Globally, inflation closed 2021 with its highest level in the last twenty years (40 years in the case of the US) and projections indicate that during 2022. However, even if lower than last year, it will remain high in 2022. Why is it one of the main concerns of governments, central banks and consumers?
Governments are concerned that central banks may accelerate interest rate normalisation in the face of high inflation rates. It would slow down economic recovery and job creation and, in some cases, lead to deteriorating fiscal balances in some countries that acquired debt to mitigate the effects of the economic contraction or slowdown. This is particularly so in G7 countries that have over 100% debt on GDP, but also in emerging economies and in lower-income economies, with less debt ratios but meagre incomes.

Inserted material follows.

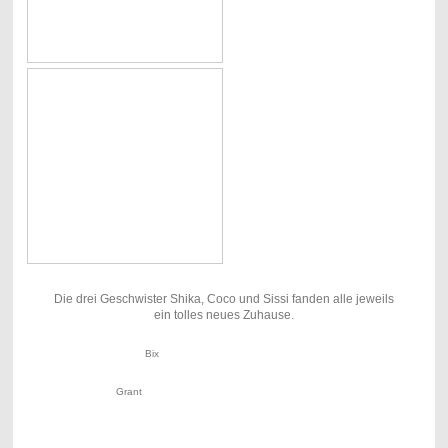
Die drei Geschwister Shika, Coco und Sissi fanden alle jeweils
ein tolles neues Zuhause.
Bix
Grant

Central banks changed the discourse in which they considered inflation as transitory and now established the existence of excess demand. Supply chains are gradually re-establishing themselves and relieving any pressures on production. This extra demand now explains inflation, and consequently, central banks changed their action plan from keeping rates close to zero to raising them. Since von Mises (1912) established the idea that inflation was the first enemy of the people, and the result of printing money to cover fiscal expenditures, (Ch.2, S.8 and Ch. 7, S.3) the object of monetary policy has been to keep inflation very low. When it has failed to do so, the effects felt were an impoverishment of the population and later political demand for change. (Germany, 1923; Hungary, 1945; Bolivia, 1984; Brazil, 1989-1990; Peru 1989-1992; Argentina 1989-1990; Yugoslavia, 1992). Inflation in many countries in 2021 results not from massive deficits save the US the UK but from external factors. Some Latin American countries borrowed to reactivate the economy but in smaller proportions than the massive G7 fiscal deficits. No country aside from the US had a massive expansionary fiscal policy equal to at least 15% of its national GDP. No country in Latin America held a 6% fiscal deficit on GDP. Yet, inflation arrived. The paradox is that the FED and the BoE have decided to keep inflation high because of the social and international costs of reducing it. Is this a new beginning?
The normalisation of monetary policy will limit inflation in products with excess demand and reduce liquidity in financial markets. It wants to minimise speculation in commodity and futures markets which could eventually reduce consumer prices and revenues of commodity-exporting countries.
This approach, however, only looks at part of the problem. The increase in prices of a consumption basket of certain goods defines inflation. It does not include all common consumer goods; it excludes some food and energy. Monetary policy has a minimal influence on these given their exogenous origins, such as drought or seasonality and a military standoff in Ukraine. Food and energy price rises reduce consumers' purchasing power and are now more significant than those considered in the average inflation basket. For example, in Mexico, the increase in fruits and vegetables was 21 %, while the rise in the consumer price index was 7.36%. Wages will rise less than 4%.
Engel's law works. There is an inverse relationship between income level and food expenditure. Not all consumers participate in the same way and the same proportion. The lower the income, the more significant the proportion spent on food and essential services, which have risen in price more than durable goods, thus resulting in greater poverty. The sharp contraction in GDP in 2020 has produced more poor people and cut incomes through inflation, forcing changes in consumption patterns.
Monetary authorities are again faced with the trilemma of controlling inflation, keeping stock and commodity markets at their current dynamics, or allowing economic growth. Monetary policy instruments to control inflation are somewhat limited; that is why the FED and the Bank of England consider allowing inflation in 2022 to remain above their traditional targets (2 %).
In China, the situation is similar, with substantial increases in energy and vegetable prices. The biggest concern for the world is that country's producer price index because China is where many of the supply chains start. Thus, producer inflation can be passed on to much of the world's goods and services and further inflame the existing price hikes.
If wage increases in 2021 do not offset price increases, it will affect workers' real income and quality of life. It will then be necessary to use alternative mechanisms to lower prices, such as US oil reserves or the sale of China's mineral and food stockpiles.
In conclusion, inflation will be a relevant variable in 2022 due to its effects on monetary policy, economic growth, and the dynamics of financial markets. The strategies followed by governments and central banks to control inflation will determine the economic conditions for the following years and the world's ability to recover from the economic contraction of 2020.